Actually, she will be the one damagin her image in the kids eyes but still, you have to protect them from this. Put your foot down, you have EVERY right to. Really, do you care how she will feel if you stand up for yourself? Man up and do not allow this - you have every moral and probably legal support to do so. Just let her know that you are not keeping her from sc***wing around with this other guy, just not in your kids presence and not in your presence. It's too soon! You will heal from this though, it just takes a while.


----------



## in the dust (Jun 8, 2011)

PBear said:


> Posting as someone from the "other side"... I was in your wife's position; I had gone through the grieving process for my marriage in the last six months of it, before telling my wife that it was over. It wasn't fair to her, and I recognize what I did now. I also started to see someone quickly after my separation.
> 
> Having said all that, there's no way I would let my GF even meet my kids, much less have her stay over while they're with me. That's incredibly selfish and cruel to the kids. THEY need to be able to process the changes that are occurring too. I would tell her that he has to stay out of the house, and I guess if she makes arrangements to see him somewhere else, there's not much you can do.
> 
> ...


Thanks PBear. . . She tells me to quit focusing on the "time." I think the time is a big deal. It has been three weeks and now he will be here a whole week while I am out of town. He is here for work but she is shuttling him from his hotel to the train every day and hanging out at my house the rest of the time. He will be at my house with my kids. She says that since they SKYPE and she skypes with several people she is just going to introduce him as a friend. My oldest is 9. What is my son going to think a few months down the road if this works out. Why was mommy with that guy when she was with my daddy too? Probably not a real good example to set for the kids. 

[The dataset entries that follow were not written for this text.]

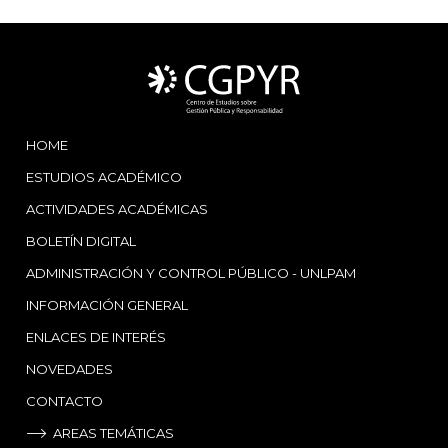
HOME
ESTUDIOS ACADÉMICO
ACTIVIDADES ACADÉMICAS
BOLETÍN DIGITAL
ADMINISTRACIÓN Y CONTROL PÚBLICO - UNLPAM
INFORMACIÓN GENERAL
ENLACES DE INTERÉS
NOVEDADES
CONTACTO
AREAS TEMÁTICAS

The whole time thing is big to me. In the last few weeks I have been a total mess but have got to think a lot as well. I realize a lot of things I didn't realize before. I know I can't be everything she wants but it hasn't been a BAD marriage. There are good memories, great kids and she is a great woman. She says she has to meet him - she was asking as a courtesy but she says she would meet him regardless. Where is my time to process and see if I can be more of what she wants. I love her, I don't want to lose her. She says she wants it all, the fairytale happily ever after. I personally don't know anybody that "has it all" or lives in a fairytale. 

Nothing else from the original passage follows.